I have the following automation that sends a notification to my wife when I leave work:
- alias: "Notify Pieter Going Home from Work in XXX"
trigger:
platform: zone
entity_id: person.pieter_rautenbach
zone: zone.pieter_work_xxx
event: leave
condition:
- condition: time
after: "16:00:00"
weekday:
- mon
- tue
- wed
- thu
- fri
action:
- service: script.turn_on
entity_id: script.send_pieter_work_xxx_to_home_eta
This works well, except that my office location is right next to a highway (the one I normally take home) and there has been cases where I/we drive past the office on that same highway (e.g. on holiday and going to the city for the day), which will cause it to trigger.

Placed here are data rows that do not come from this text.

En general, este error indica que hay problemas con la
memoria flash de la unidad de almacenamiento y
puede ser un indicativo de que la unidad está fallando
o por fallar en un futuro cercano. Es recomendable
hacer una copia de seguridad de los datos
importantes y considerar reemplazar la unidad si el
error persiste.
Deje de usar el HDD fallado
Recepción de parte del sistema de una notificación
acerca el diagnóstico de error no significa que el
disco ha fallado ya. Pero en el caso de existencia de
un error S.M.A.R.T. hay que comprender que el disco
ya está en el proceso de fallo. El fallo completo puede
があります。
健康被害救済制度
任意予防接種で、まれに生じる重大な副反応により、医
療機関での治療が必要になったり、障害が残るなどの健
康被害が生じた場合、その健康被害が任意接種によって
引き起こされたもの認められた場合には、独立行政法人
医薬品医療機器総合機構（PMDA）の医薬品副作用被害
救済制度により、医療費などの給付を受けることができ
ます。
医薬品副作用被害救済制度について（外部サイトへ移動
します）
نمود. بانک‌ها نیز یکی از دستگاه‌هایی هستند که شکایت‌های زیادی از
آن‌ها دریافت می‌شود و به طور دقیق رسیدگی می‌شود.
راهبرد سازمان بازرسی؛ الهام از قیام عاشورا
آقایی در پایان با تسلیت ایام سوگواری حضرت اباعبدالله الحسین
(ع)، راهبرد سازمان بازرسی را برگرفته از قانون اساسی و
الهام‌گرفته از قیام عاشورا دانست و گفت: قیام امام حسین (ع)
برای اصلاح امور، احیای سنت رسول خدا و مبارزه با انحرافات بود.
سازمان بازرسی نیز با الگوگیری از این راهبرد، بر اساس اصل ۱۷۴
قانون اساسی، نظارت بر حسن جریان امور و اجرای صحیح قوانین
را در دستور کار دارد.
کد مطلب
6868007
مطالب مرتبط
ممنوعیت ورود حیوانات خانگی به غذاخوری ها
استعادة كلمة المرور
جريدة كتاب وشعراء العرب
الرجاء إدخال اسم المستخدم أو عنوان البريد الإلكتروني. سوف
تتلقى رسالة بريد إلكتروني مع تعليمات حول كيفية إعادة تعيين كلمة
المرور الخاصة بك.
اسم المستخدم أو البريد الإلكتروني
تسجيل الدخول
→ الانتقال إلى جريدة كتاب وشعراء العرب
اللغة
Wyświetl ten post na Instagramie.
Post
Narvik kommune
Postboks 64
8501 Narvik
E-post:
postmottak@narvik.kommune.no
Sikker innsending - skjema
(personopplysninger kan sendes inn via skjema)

What is my best resort? Creating a helper sensor that e.g. turns true if I’m at work for a certain time? But if this helper uses the same zone information, then that sensor will also change state at the same time the automation’s trigger will fire (which would be the same as incorrectly using a zone condition in the automation, because it will then never fire/be true), unless I use a delay in the helper to only change state a few seconds later.
I believe that if you switch to a state trigger, you can use pieter_work_xxx as the to: state and put a for: time to debounce the automation.
If that doesn’t work, you could put a delay followed by a condition in your automation action to check that you are still in the zone before proceeding with the rest of the actions.
Edit: the linked post indicates that my first proposal would work.
Would it work? If I understand it correctly the for will only check that the zone has changed from work to not home, and then has stayed as not home for a certain amount of time. The time check needs to be moved up to the from. As in, when the state changes from work to not home, check if the person was at work for more than a set amount of time.
You’re right. I didn’t note that it’s for leaving, not entering.
How often is your wife with you during these false triggers? If you have location tracking on her phone, and you’re often together when these false triggers happen, you could add a template condition that checks that you are not together (that is, not closer than say a quarter mile of each other).
Something similar would probably work pretty well, I’m just unsure if this is the best execution. Unless tracking work hours is the goal, is there a point to making it a history stat? Also, tracking the last state change time instead and ensuring it wasnt too recent would be usable for any zone change, rather than just work.